By MALIK MERCHANT
Publisher-Editor, Simerg, Barakah and Simergphotos
No one, not even NBA players, could recall a shot in any NBA seventh playoff game in the dying second, buzzer beating moment, such as the one Kawhi’s made to lead his team (OUR TEAM) Toronto Raptors to victory over the Philadelphia 76ers in Toronto at the Scotiabank Arena. Kawhi had to leap high up in the air to ensure that it would go over Joel Embidd (2.13 m, 6.99 feet) who stood in front of him to prevent him from scoring. The ball flirted with the rim 4 times before sinking into the basket. The two-points that Kawhi delivered are now for history books and will be talked about for ever! Perhaps, a physicist can explain the science of all that took place in lay terms — the flight of the ball as it left Kawhi’s hands, the ball bouncing on the rim 4 times, 2 times on either side, before it sunk into the basket.

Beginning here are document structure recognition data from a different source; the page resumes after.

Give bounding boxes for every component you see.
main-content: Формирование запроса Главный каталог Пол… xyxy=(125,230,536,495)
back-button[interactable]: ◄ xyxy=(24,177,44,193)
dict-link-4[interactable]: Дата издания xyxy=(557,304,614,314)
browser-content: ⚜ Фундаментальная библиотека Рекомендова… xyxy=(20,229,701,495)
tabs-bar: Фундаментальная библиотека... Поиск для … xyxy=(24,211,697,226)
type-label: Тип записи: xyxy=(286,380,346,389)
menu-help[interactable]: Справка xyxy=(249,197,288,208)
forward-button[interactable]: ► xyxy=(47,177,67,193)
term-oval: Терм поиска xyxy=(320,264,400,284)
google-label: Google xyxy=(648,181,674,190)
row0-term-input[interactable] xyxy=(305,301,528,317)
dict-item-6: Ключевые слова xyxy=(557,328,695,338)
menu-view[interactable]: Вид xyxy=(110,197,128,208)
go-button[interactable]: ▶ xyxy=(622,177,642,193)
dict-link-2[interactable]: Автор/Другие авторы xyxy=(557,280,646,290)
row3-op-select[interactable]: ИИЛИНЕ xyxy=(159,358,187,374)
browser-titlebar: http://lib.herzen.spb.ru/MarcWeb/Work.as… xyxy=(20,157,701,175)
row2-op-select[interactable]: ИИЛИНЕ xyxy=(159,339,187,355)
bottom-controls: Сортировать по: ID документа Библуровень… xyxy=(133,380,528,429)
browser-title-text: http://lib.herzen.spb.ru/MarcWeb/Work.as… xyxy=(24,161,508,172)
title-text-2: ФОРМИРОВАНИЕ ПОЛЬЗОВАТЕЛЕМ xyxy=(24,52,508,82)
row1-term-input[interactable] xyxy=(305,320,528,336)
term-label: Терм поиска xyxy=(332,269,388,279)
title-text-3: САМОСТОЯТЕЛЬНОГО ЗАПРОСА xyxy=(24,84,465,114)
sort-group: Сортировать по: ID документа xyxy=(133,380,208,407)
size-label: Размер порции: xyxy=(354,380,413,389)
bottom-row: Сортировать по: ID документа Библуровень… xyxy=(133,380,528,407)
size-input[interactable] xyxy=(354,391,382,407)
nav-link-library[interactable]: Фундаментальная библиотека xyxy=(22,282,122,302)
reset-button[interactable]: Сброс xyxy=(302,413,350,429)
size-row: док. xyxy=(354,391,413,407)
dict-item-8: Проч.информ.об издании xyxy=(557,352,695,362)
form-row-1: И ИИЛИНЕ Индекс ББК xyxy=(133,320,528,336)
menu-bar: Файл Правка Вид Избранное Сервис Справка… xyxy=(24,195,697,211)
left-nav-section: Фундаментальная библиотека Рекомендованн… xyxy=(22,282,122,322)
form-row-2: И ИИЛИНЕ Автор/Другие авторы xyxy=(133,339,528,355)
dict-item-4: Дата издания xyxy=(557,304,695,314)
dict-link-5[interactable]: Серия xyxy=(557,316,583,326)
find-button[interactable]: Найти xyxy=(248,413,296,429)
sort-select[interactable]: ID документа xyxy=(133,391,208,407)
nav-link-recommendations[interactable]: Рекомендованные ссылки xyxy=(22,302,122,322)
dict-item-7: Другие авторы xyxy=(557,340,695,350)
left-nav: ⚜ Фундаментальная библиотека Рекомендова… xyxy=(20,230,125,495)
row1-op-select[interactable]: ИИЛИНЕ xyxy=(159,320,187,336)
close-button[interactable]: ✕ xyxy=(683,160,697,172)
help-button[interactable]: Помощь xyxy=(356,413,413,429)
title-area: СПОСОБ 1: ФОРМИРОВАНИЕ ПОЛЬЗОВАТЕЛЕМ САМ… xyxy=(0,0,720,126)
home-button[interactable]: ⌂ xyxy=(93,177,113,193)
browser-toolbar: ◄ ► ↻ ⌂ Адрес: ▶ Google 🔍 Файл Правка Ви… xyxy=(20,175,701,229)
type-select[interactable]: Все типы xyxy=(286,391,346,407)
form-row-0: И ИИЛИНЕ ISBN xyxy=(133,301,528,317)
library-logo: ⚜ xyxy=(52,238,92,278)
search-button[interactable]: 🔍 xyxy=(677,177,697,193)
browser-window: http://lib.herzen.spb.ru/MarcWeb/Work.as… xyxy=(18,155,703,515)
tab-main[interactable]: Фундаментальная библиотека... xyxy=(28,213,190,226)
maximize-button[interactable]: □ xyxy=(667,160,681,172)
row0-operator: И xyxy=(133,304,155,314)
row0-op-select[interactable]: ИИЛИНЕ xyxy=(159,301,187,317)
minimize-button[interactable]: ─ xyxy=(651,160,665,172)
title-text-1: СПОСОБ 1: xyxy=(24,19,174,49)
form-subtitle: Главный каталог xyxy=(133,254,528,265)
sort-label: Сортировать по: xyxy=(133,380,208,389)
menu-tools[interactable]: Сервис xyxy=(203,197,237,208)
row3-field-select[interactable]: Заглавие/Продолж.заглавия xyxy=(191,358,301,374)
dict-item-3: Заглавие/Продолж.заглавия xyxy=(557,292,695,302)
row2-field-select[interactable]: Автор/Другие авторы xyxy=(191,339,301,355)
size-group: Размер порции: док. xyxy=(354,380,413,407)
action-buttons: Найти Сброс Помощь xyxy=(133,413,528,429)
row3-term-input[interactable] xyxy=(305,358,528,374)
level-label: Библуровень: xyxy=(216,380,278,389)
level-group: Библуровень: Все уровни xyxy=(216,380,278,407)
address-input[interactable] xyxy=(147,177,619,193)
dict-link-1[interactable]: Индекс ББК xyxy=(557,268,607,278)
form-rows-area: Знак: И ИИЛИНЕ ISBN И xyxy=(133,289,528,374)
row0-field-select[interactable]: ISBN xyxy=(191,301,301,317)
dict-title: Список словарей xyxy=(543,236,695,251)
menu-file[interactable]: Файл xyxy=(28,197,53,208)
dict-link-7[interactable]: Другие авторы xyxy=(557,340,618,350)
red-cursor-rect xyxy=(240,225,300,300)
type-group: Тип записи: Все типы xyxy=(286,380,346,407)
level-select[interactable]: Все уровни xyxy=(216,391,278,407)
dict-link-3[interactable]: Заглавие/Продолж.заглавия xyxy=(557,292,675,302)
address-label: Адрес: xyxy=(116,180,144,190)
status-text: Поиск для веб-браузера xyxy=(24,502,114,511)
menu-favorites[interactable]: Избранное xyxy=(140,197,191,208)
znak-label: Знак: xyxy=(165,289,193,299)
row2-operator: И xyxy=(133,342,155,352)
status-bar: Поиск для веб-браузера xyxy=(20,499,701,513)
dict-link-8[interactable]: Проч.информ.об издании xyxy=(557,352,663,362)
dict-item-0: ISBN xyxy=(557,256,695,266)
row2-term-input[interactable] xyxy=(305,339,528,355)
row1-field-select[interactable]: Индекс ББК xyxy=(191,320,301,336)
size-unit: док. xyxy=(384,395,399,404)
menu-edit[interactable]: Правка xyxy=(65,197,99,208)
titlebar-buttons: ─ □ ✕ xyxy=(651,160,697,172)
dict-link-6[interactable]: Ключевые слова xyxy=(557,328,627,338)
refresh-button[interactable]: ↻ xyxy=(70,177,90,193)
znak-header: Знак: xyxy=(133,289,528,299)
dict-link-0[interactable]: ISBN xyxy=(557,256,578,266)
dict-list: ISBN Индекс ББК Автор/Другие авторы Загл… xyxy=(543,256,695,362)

During the course of my life, I have attended about a dozen NBA basketball games. I first came into contact with basketball as a young boy in Lourenço Marques (now Maputo). I often escaped with my friends to see local basketball matches played at the court of a college that was just 200 metres from the Jamatkhana. I had no favourite local teams then. A few years later, when our family moved to Dar es Salaam, I would go and watch the nail biting matches between Azania Secondary School and Aga Khan Boys Secondary School. In 1979, when a computing assignment took me to Salt Lake City,Utah, my colleague, Jim Golluch, took me to watch Utah Jazz play LA Lakers (Kareem Abdul-Jabbar and Magic Johnson), Boston Celtics (Larry Bird and Archibald) and Philadelphia 76ers (Julius Erving or Dr. J and Darryl Dawkins). Utah was beaten in all the games — the franchise was new — but one Jazz player who left a mark on me was Adrian Dantley whose shooting was almost perfect. Then several years later when I was in Philadelphia, I went to watch the 76ers on a couple of occasions. Utah, however remained in my heart since 1979, until of course the Raptors franchise was established in 1995!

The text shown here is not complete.